Word for word, repeat all the entries below, but without the pictures.
****************************************
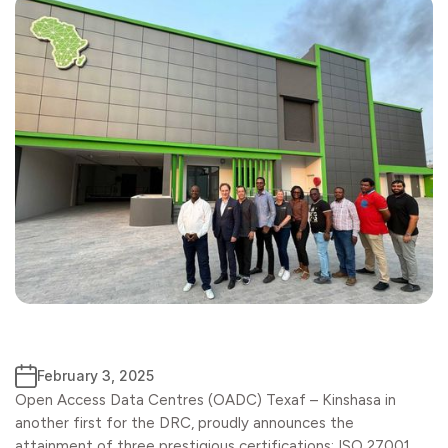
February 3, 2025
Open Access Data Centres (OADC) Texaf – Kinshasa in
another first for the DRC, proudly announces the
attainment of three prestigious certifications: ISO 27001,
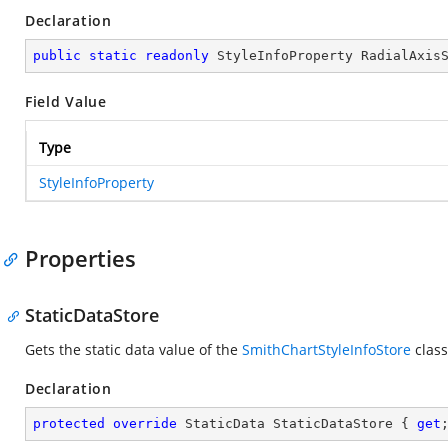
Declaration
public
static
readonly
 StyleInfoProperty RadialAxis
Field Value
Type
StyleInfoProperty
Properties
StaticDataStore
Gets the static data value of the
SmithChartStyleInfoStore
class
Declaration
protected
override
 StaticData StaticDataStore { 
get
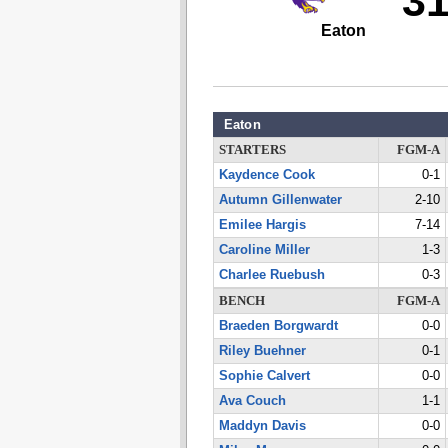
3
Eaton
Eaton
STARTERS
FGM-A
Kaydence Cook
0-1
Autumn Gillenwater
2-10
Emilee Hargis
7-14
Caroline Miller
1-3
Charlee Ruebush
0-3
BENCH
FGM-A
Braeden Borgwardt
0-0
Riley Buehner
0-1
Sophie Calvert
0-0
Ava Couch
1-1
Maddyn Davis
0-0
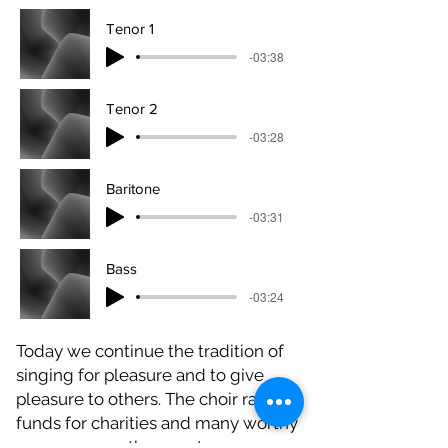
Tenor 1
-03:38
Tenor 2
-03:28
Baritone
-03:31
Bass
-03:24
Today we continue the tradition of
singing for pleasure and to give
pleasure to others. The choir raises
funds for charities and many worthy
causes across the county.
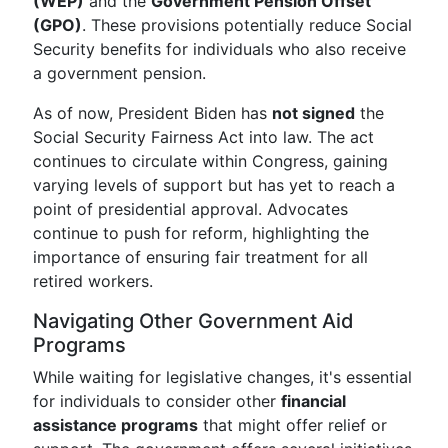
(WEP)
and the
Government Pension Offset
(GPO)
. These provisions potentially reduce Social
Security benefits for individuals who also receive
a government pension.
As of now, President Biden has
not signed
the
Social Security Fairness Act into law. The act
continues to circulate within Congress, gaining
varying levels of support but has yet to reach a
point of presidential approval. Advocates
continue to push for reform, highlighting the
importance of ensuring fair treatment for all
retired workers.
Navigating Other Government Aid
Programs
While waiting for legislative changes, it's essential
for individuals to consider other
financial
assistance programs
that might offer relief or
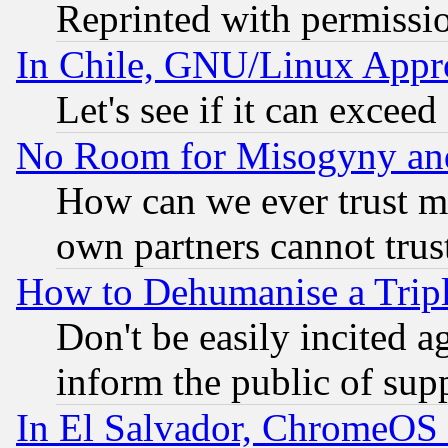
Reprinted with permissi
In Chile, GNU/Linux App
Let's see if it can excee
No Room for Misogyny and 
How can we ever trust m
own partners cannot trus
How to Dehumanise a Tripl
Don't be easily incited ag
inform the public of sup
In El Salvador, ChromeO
****************************************
COMPLETED TASK:
February 3, 2025
Open Access Data Centres (OADC) Texaf – Kinshasa in
another first for the DRC, proudly announces the
attainment of three prestigious certifications: ISO 27001,
Declaration
public
static
readonly
 StyleInfoProperty RadialAxis
Field Value
Type
StyleInfoProperty
Properties
StaticDataStore
Gets the static data value of the
SmithChartStyleInfoStore
class
Declaration
protected
override
 StaticData StaticDataStore { 
get
3
Eaton
Eaton
STARTERS
FGM-A
Kaydence Cook
0-1
Autumn Gillenwater
2-10
Emilee Hargis
7-14
Caroline Miller
1-3
Charlee Ruebush
0-3
BENCH
FGM-A
Braeden Borgwardt
0-0
Riley Buehner
0-1
Sophie Calvert
0-0
Ava Couch
1-1
Maddyn Davis
0-0
Tenor 1
-03:38
Tenor 2
-03:28
Baritone
-03:31
Bass
-03:24
Today we continue the tradition of
singing for pleasure and to give
pleasure to others. The choir raises
funds for charities and many worthy
causes across the county.
(WEP)
and the
Government Pension Offset
(GPO)
. These provisions potentially reduce Social
Security benefits for individuals who also receive
a government pension.
As of now, President Biden has
not signed
the
Social Security Fairness Act into law. The act
continues to circulate within Congress, gaining
varying levels of support but has yet to reach a
point of presidential approval. Advocates
continue to push for reform, highlighting the
importance of ensuring fair treatment for all
retired workers.
Navigating Other Government Aid
Programs
While waiting for legislative changes, it's essential
for individuals to consider other
financial
assistance programs
that might offer relief or
Reprinted with permissi
In Chile, GNU/Linux App
Let's see if it can excee
No Room for Misogyny and 
How can we ever trust m
own partners cannot trus
How to Dehumanise a Tripl
Don't be easily incited ag
inform the public of sup
In El Salvador, ChromeO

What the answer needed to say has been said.